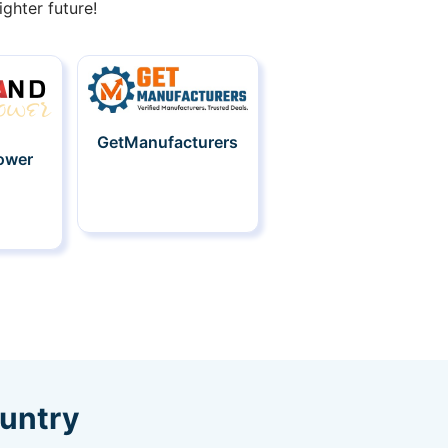
ghter future!
GetManufacturers
ower
ountry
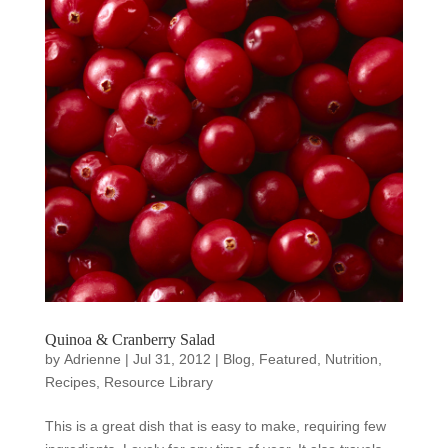
Quinoa & Cranberry Salad
by
Adrienne
|
Jul 31, 2012
|
Blog
,
Featured
,
Nutrition
,
Recipes
,
Resource Library
This is a great dish that is easy to make, requiring few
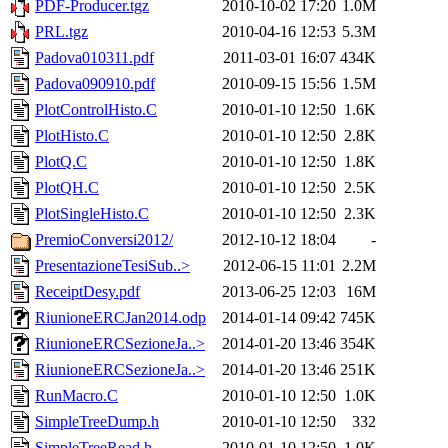
PDF-Producer.tgz
2010-10-02 17:20
1.0M
PRL.tgz
2010-04-16 12:53
5.3M
Padova010311.pdf
2011-03-01 16:07
434K
Padova090910.pdf
2010-09-15 15:56
1.5M
PlotControlHisto.C
2010-01-10 12:50
1.6K
PlotHisto.C
2010-01-10 12:50
2.8K
PlotQ.C
2010-01-10 12:50
1.8K
PlotQH.C
2010-01-10 12:50
2.5K
PlotSingleHisto.C
2010-01-10 12:50
2.3K
PremioConversi2012/
2012-10-12 18:04
-
PresentazioneTesiSub..>
2012-06-15 11:01
2.2M
ReceiptDesy.pdf
2013-06-25 12:03
16M
RiunioneERCJan2014.odp
2014-01-14 09:42
745K
RiunioneERCSezioneJa..>
2014-01-20 13:46
354K
RiunioneERCSezioneJa..>
2014-01-20 13:46
251K
RunMacro.C
2010-01-10 12:50
1.0K
SimpleTreeDump.h
2010-01-10 12:50
332
SimpleTreeRead.h
2010-01-10 12:50
1.0K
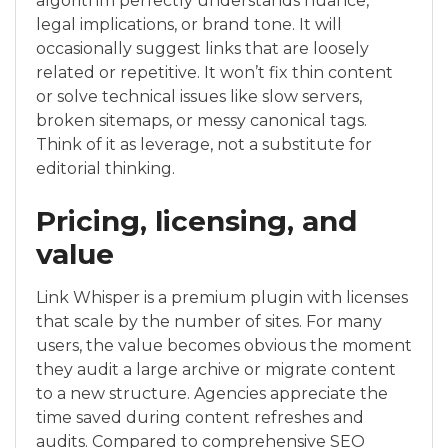
algorithm perfectly understands nuance,
legal implications, or brand tone. It will
occasionally suggest links that are loosely
related or repetitive. It won’t fix thin content
or solve technical issues like slow servers,
broken sitemaps, or messy canonical tags.
Think of it as leverage, not a substitute for
editorial thinking.
Pricing, licensing, and
value
Link Whisper is a premium plugin with licenses
that scale by the number of sites. For many
users, the value becomes obvious the moment
they audit a large archive or migrate content
to a new structure. Agencies appreciate the
time saved during content refreshes and
audits. Compared to comprehensive SEO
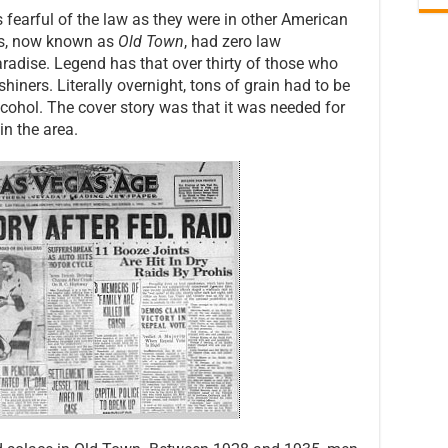
 fearful of the law as they were in other American
gas, now known as
Old Town
, had zero law
radise. Legend has that over thirty of those who
ners. Literally overnight, tons of grain had to be
alcohol. The cover story was that it was needed for
in the area.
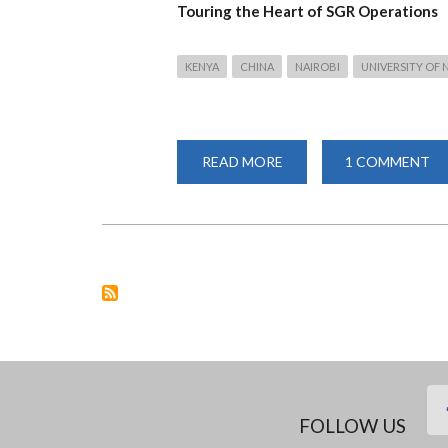
Touring the Heart of SGR Operations
KENYA
CHINA
NAIROBI
UNIVERSITY OF 
READ MORE
ABOUT
1 COMMENT
UNIVERSITY
OF
NAIROBI
CONFUCIUS
INSTITUTE
STUDENTS
AND
AFRISTAR
RAILWAY
STAFF
MARK
THE
CHINESE
MOONCAKE
FESTIVAL
FOLLOW US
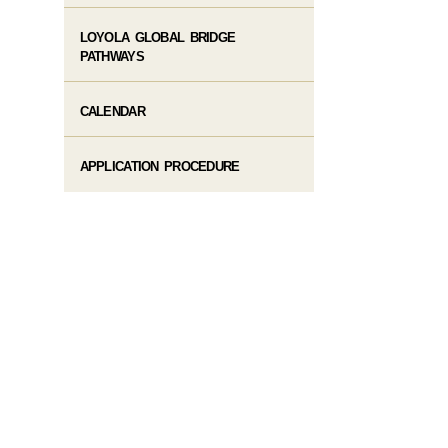
LOYOLA GLOBAL BRIDGE
PATHWAYS
CALENDAR
APPLICATION PROCEDURE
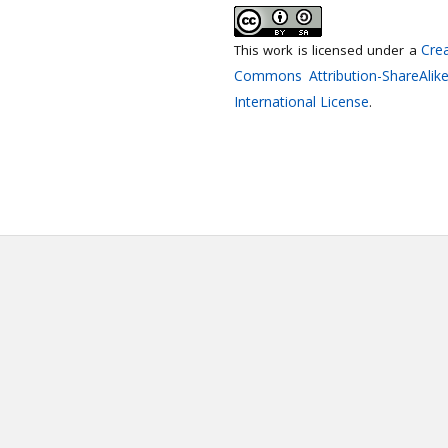
Crea
This work is licensed under a
Commons Attribution-ShareAlike
International License
.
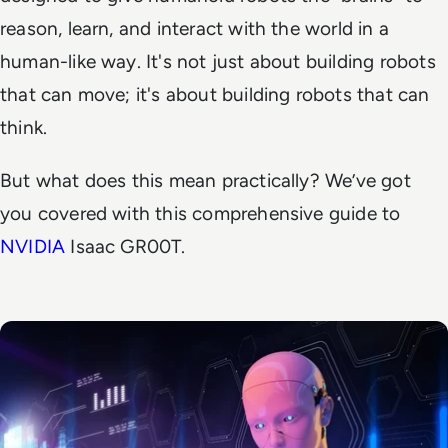
reason, learn, and interact with the world in a
human-like way. It's not just about building robots
that can move; it's about building robots that can
think.
But what does this mean practically? We’ve got
you covered with this comprehensive guide to
NVIDIA
Isaac GR00T.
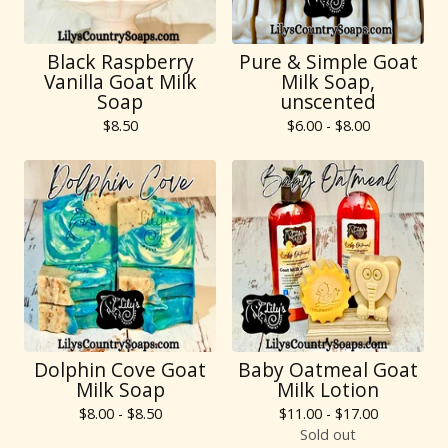
Black Raspberry
Pure & Simple Goat
Vanilla Goat Milk
Milk Soap,
Soap
unscented
$
8.50
$
6.00 -
$
8.00
Dolphin Cove Goat
Baby Oatmeal Goat
Milk Soap
Milk Lotion
$
8.00 -
$
8.50
$
11.00 -
$
17.00
Sold out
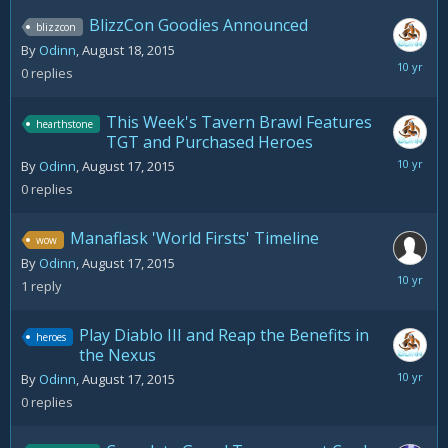
BlizzCon Goodies Announced
blizzcon
By
Odinn
,
August 18, 2015
August
0
replies
18,
2015
This Week's Tavern Brawl Features
hearthstone
TGT and Purchased Heroes
August
By
Odinn
,
August 17, 2015
17,
0
replies
2015
Manaflask 'World Firsts' Timeline
wow
By
Odinn
,
August 17, 2015
August
1
reply
17,
2015
Play Diablo III and Reap the Benefits in
heroes
the Nexus
August
By
Odinn
,
August 17, 2015
17,
0
replies
2015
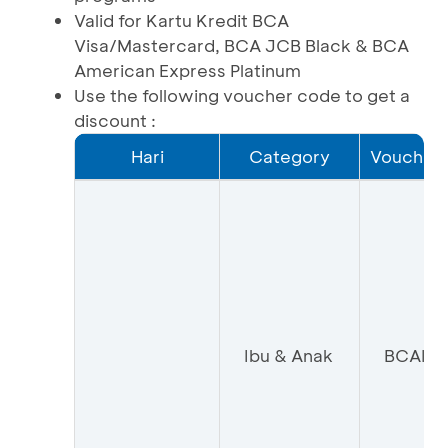
Valid for Kartu Kredit BCA
Visa/Mastercard, BCA JCB Black & BCA
American Express Platinum
Use the following voucher code to get a
discount :
Hari
Category
Voucher
Ibu & Anak
BCAIA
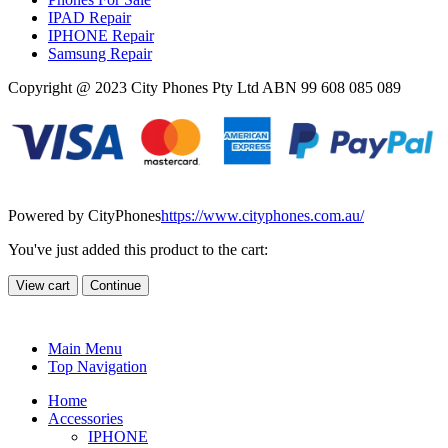
IPAD Repair
IPHONE Repair
Samsung Repair
Copyright @ 2023 City Phones Pty Ltd ABN 99 608 085 089
Powered by CityPhones
https://www.cityphones.com.au/
You've just added this product to the cart:
View cart
Continue
Main Menu
Top Navigation
Home
Accessories
IPHONE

#### [What is required]
Please give only the number of lines above that contain the word "comprehensive".

#### [Solved exercise]
2